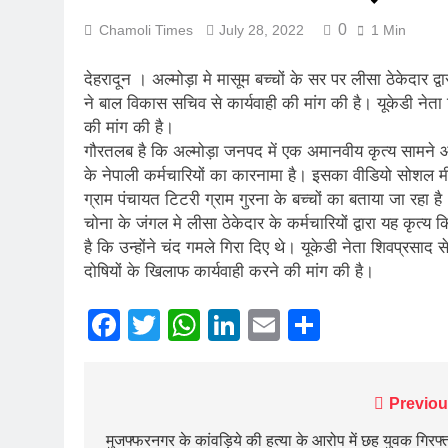
रानीखेत में बुद्ध
0
Chamoli Times
July 28, 2022
1 Min
August 1, 2026
संसद में गूंजा उत
देहरादून । अल्मोड़ा मे मासूम बच्चों के सर पर लीसा ठेकेदार द्
July 31, 2026
ने बाल विकास सचिव से कार्यवाही की मांग की है। यूकेडी नेता
भारी बारिश और भ
की मांग की है।
गौरतलब है कि अल्मोड़ा जनपद में एक अमानवीय कृत्य सामने आया
July 30, 2026
मुख्यमंत्री बोले, 
के नेपाली कर्मचारियों का कारनामा है। इसका वीडियो सोशल मी
ग्राम पंचायत टिटरी ग्राम गुरना के बच्चों का बताया जा रहा ह
July 30, 2026
चोना के जंगल मे लीसा ठेकेदार के कर्मचारियों द्वारा यह कृत्य
मुख्यमंत्री ने स
है कि उन्होंने चंद गमले गिरा दिए थे। यूकेडी नेता शिवप्रसा
July 30, 2026
दोषियों के खिलाफ कार्यवाही करने की मांग की है।
दिल्ली में गूँजी
July 30, 2026
Facebook
Twitter
WhatsApp
LinkedIn
Email
Share
Post
Previou
navigation
मुजफ्फरनगर के कांवड़िये की हत्या के आरोप में छह युवक गिरफ्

▶ Prompt:
I'd like every record above written out again exactly, without the pictures.

▶ Answer box:
रानीखेत में बुद्ध
0
Chamoli Times
July 28, 2022
1 Min
August 1, 2026
संसद में गूंजा उत
देहरादून । अल्मोड़ा मे मासूम बच्चों के सर पर लीसा ठेकेदार द्
July 31, 2026
ने बाल विकास सचिव से कार्यवाही की मांग की है। यूकेडी नेता
भारी बारिश और भ
की मांग की है।
गौरतलब है कि अल्मोड़ा जनपद में एक अमानवीय कृत्य सामने आया
July 30, 2026
मुख्यमंत्री बोले, 
के नेपाली कर्मचारियों का कारनामा है। इसका वीडियो सोशल मी
ग्राम पंचायत टिटरी ग्राम गुरना के बच्चों का बताया जा रहा ह
July 30, 2026
चोना के जंगल मे लीसा ठेकेदार के कर्मचारियों द्वारा यह कृत्य
मुख्यमंत्री ने स
है कि उन्होंने चंद गमले गिरा दिए थे। यूकेडी नेता शिवप्रसा
July 30, 2026
दोषियों के खिलाफ कार्यवाही करने की मांग की है।
दिल्ली में गूँजी
July 30, 2026
Facebook
Twitter
WhatsApp
LinkedIn
Email
Share
Post
Previou
navigation
मुजफ्फरनगर के कांवड़िये की हत्या के आरोप में छह युवक गिरफ्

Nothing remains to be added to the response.